Just my luck i come home and found dog poop on my porch......it figures.


----------



## jdubbya (Nov 6, 2005)

Any idea who it's from? Nice surprise for sure.


----------



## Johnny Thunder (Feb 24, 2006)

Very cool!

Yeah I come home to find inches upon inches of ice on my porch, so congrats!


----------



## randomr8 (Oct 24, 2009)

jdubbya said:


> Any idea who it's from? Nice surprise for sure.

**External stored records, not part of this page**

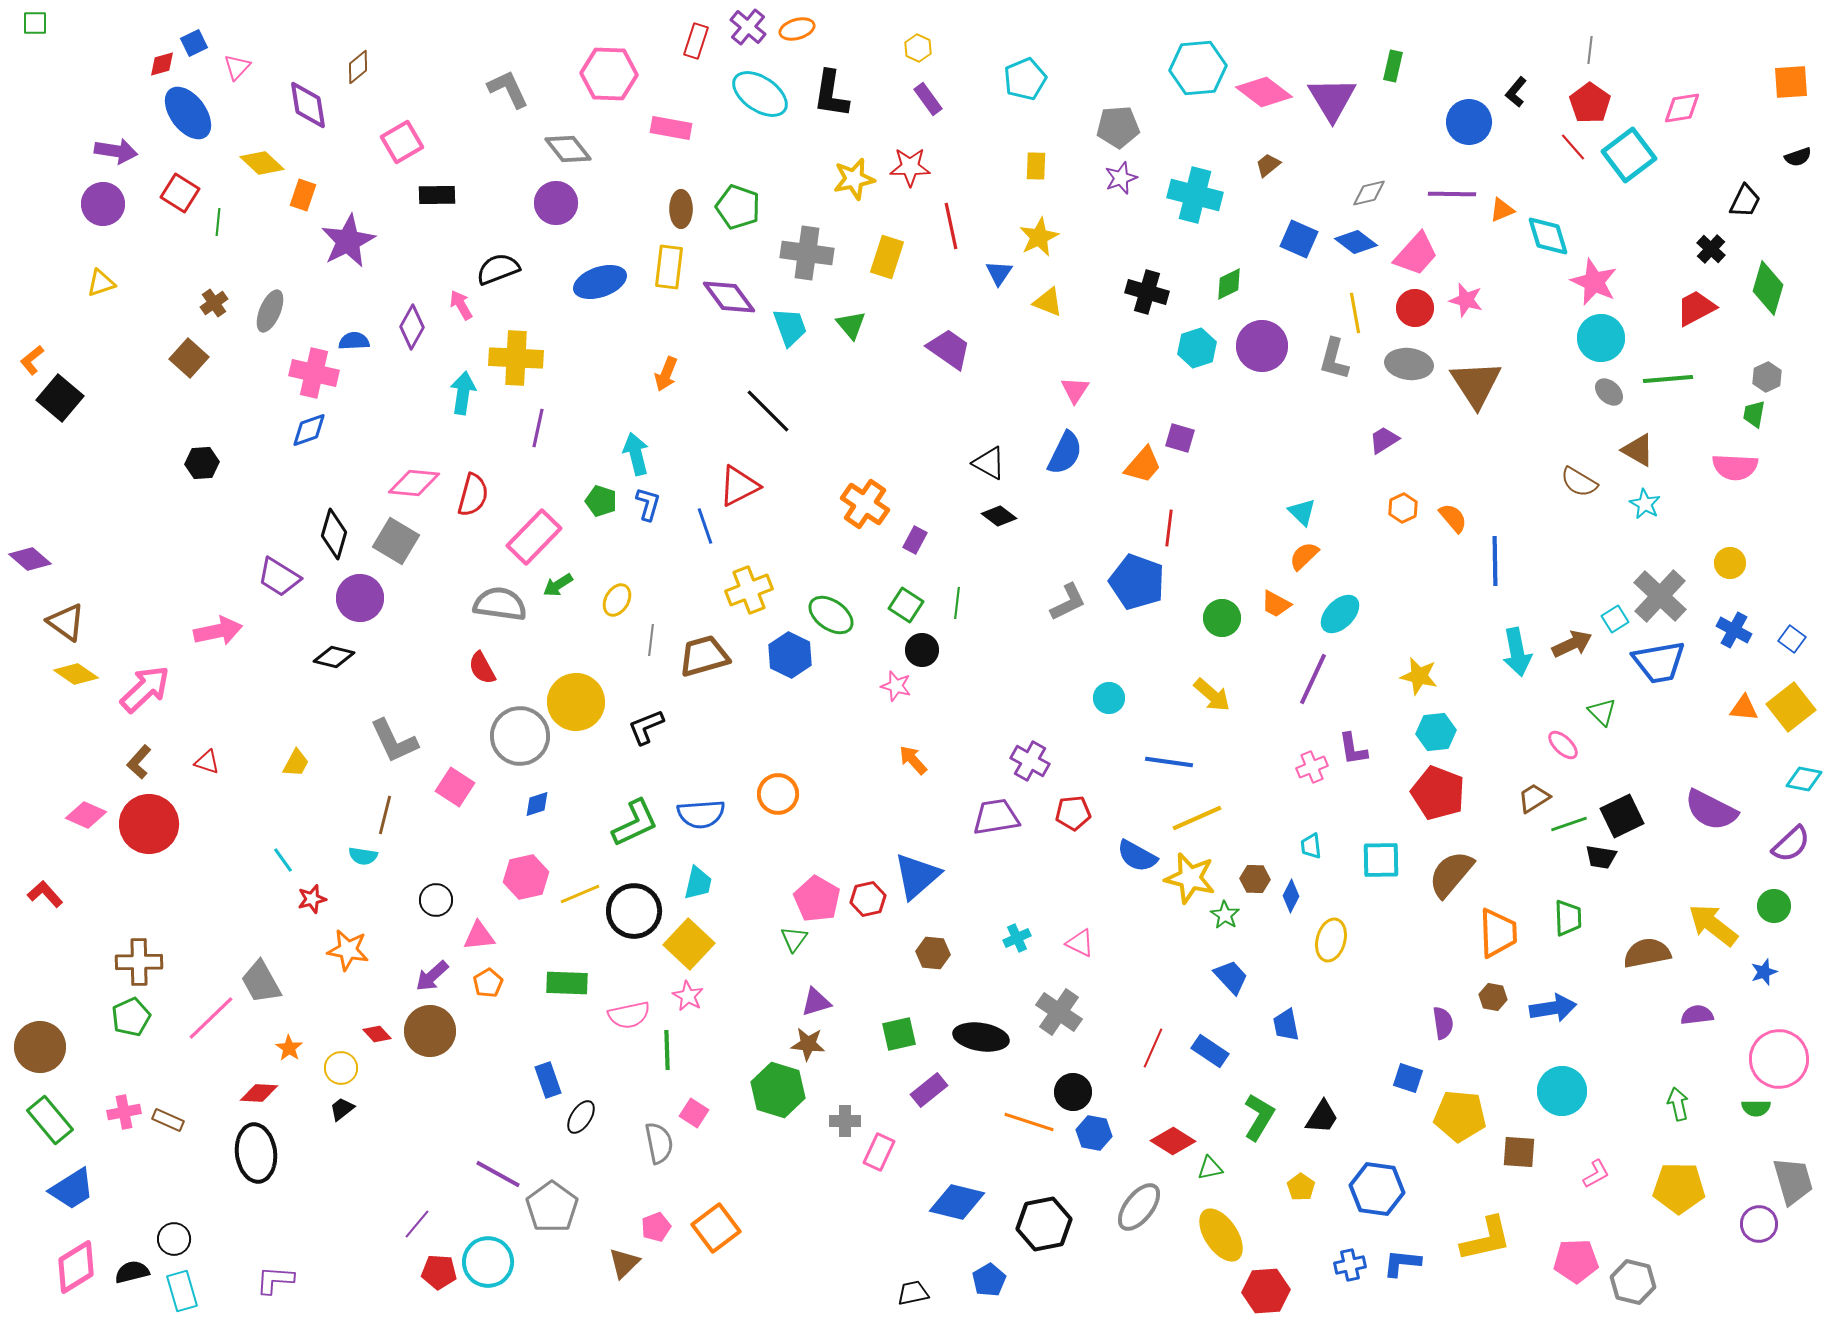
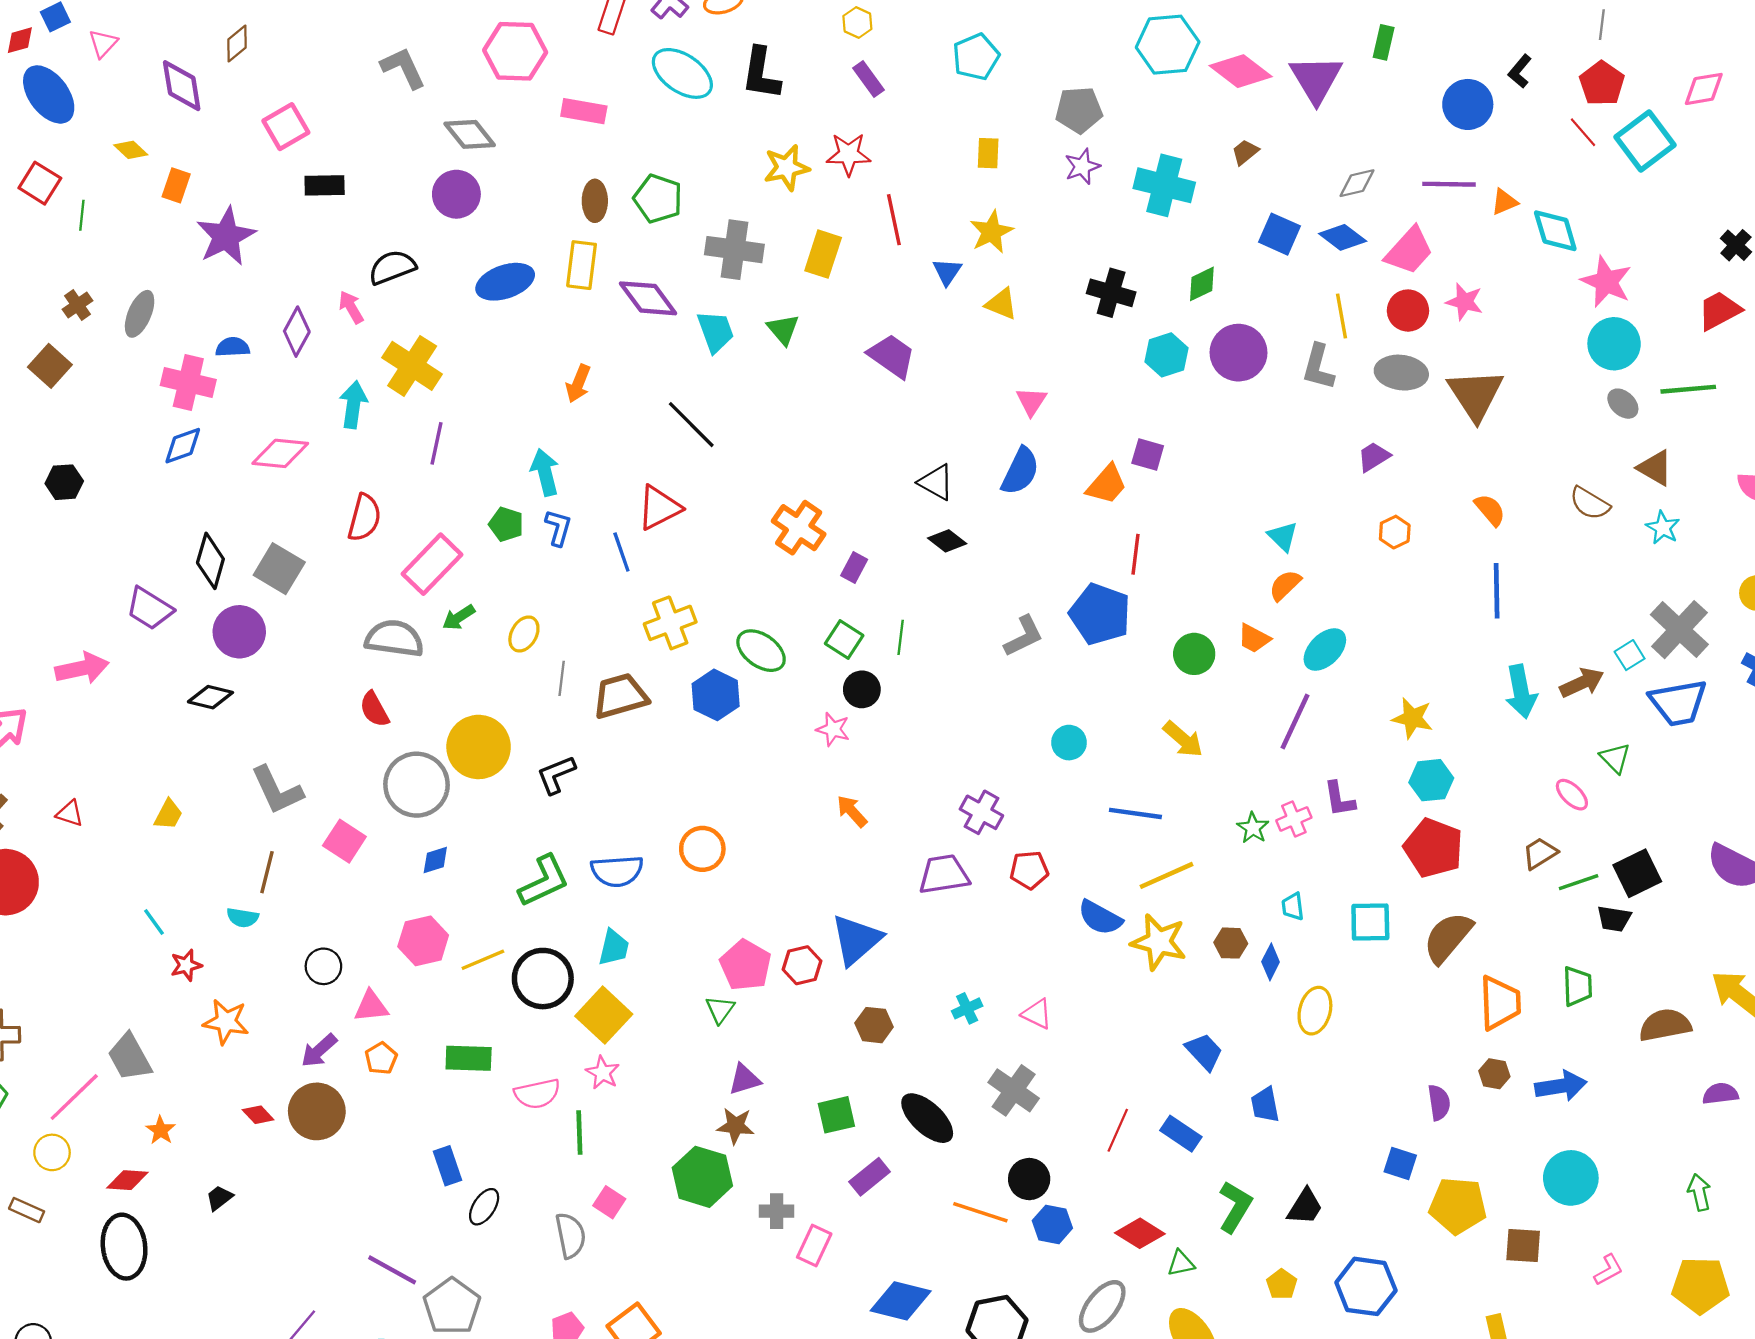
yellow diamond: (262, 163) -> (131, 150), size x0.7
yellow cross: (516, 358) -> (412, 366), turned 30
pink diamond: (414, 483) -> (280, 453), moved
orange semicircle: (1453, 518) -> (1490, 510), moved
green star: (1225, 915) -> (1253, 828), moved
black ellipse: (981, 1037) -> (927, 1118), turned 34
yellow circle: (341, 1068) -> (52, 1152), moved

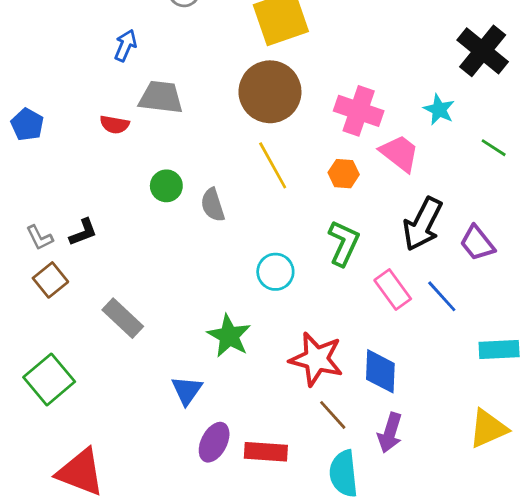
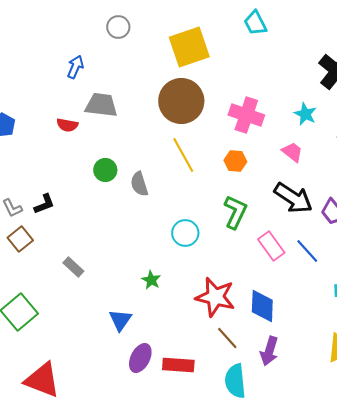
pink trapezoid: (400, 153) -> (292, 152), moved, size x0.7
black arrow: (423, 224) -> (293, 198), turned -84
gray rectangle: (123, 318) -> (73, 267), size x0.7
green star: (229, 336) -> (151, 280), size x0.6

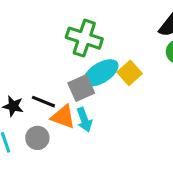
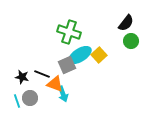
cyan arrow: (84, 120) -> (63, 94), moved
gray circle: (37, 138) -> (30, 98), moved

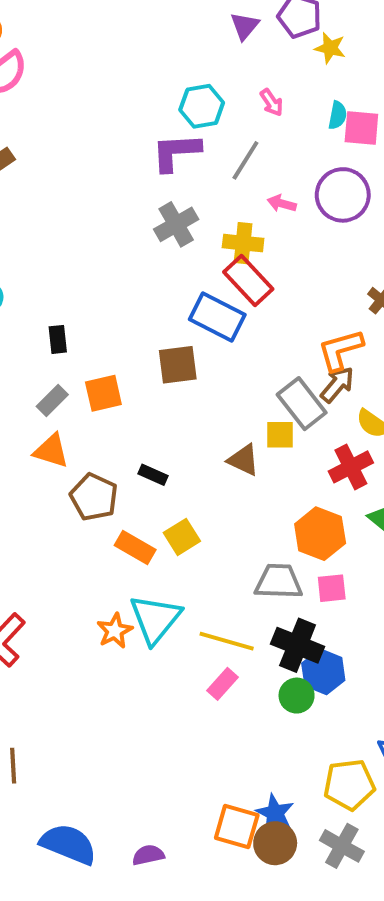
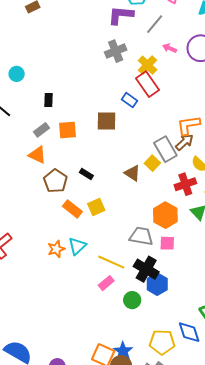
yellow cross: (243, 243) -> (148, 65), turned 30
blue rectangle: (217, 317) -> (130, 100), size x0.6
yellow square: (280, 435) -> (152, 163), turned 35
cyan triangle: (155, 619) -> (77, 246), size x0.7
green circle: (297, 696) -> (132, 300), moved

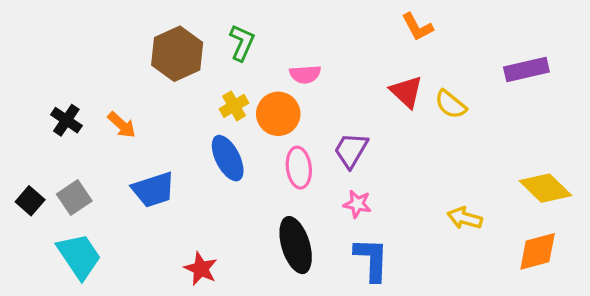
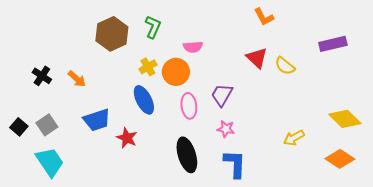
yellow arrow: (465, 218) -> (294, 138), turned -45
orange diamond: (538, 251) -> (340, 159), turned 48
red star: (201, 269) -> (127, 138), moved

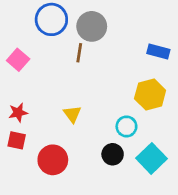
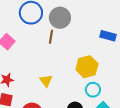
yellow hexagon: (150, 95) -> (87, 67), moved
cyan circle: (126, 126) -> (93, 90), moved

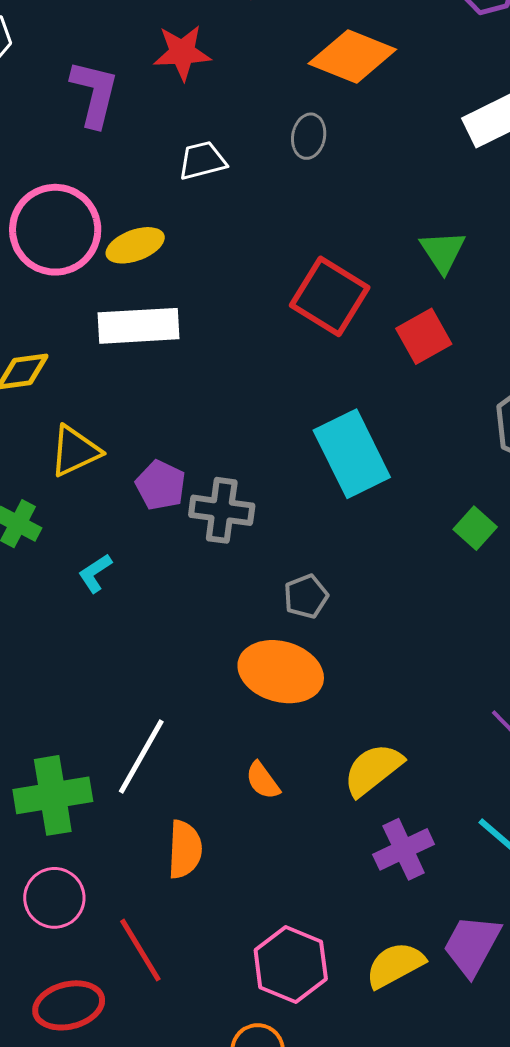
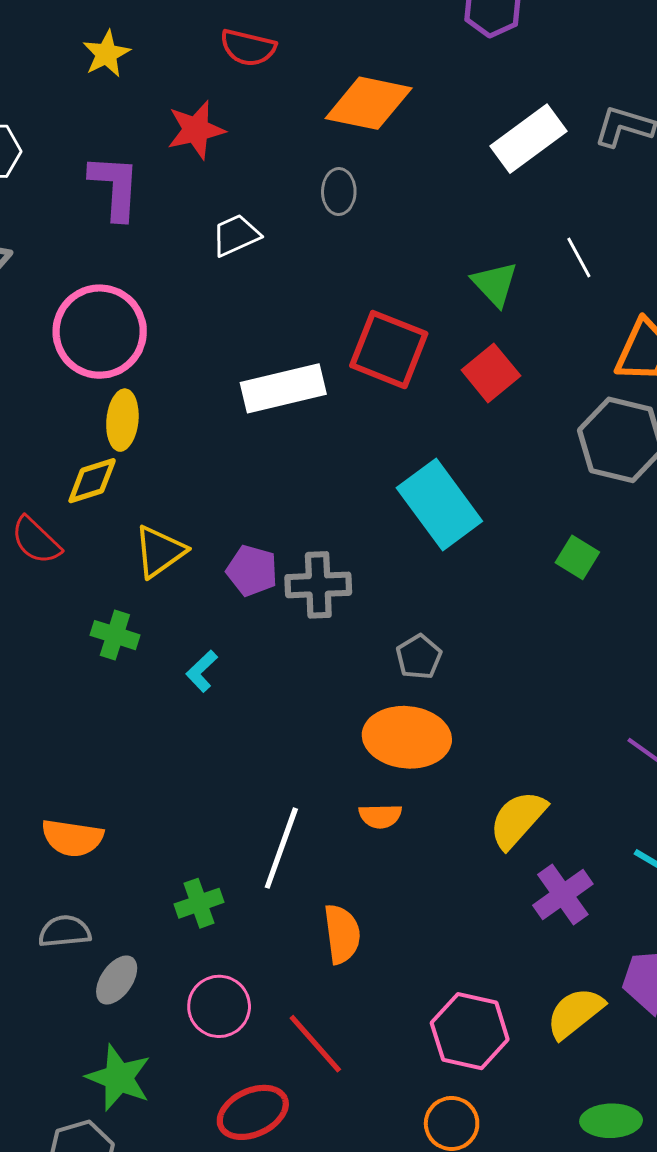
yellow ellipse: (135, 245) -> (122, 420), moved, turned -54
white rectangle: (139, 326) -> (283, 388), moved
orange semicircle: (263, 781) -> (380, 816), moved, turned -45
green cross: (53, 795) -> (199, 903), size x0.6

I'm pretty sure it's a FB friend who threatened to drop something like this off back in October.


----------



## Merlin (The Quiet One) (Feb 23, 2006)

How Fun for someone to leave this for you!


----------



## morbidmike (Sep 11, 2009)

wow great gift I only get requests of what people want to see in my haunt ...how's about giving some stuff people props dont grow on tree's you know!! LOL


----------



## Bethene (Jan 19, 2008)

wow, thats great!! Very nice gift!! Now Mike, you are probably close enough to me to drop one off at my house!! LOL!


----------



## Joiseygal (Sep 3, 2008)

Wow nice prop radom! I wish people threatened to drop things off like that on my porch also.


----------



## fick209 (Aug 31, 2009)

very nice, plans for his use yet?


----------



## scareme (Aug 29, 2006)

Great score! I need to make friends with your friends.


----------



## Spooky1 (Aug 25, 2008)

I'm sure you'll give Seemore a good home. Nice prop.


----------



## randomr8 (Oct 24, 2009)

fick209 said:


> very nice, plans for his use yet?


Our grave yard intersperses real and unreal ghouls so yeah. He just something that no one is sure about. On a side note I have a 6'5" friend who saw it and says he has a Easter bunny costume he'd dye black and come over with. I don't know about you but a black, 6' 5" bunny of death would scare the crap out of me.


----------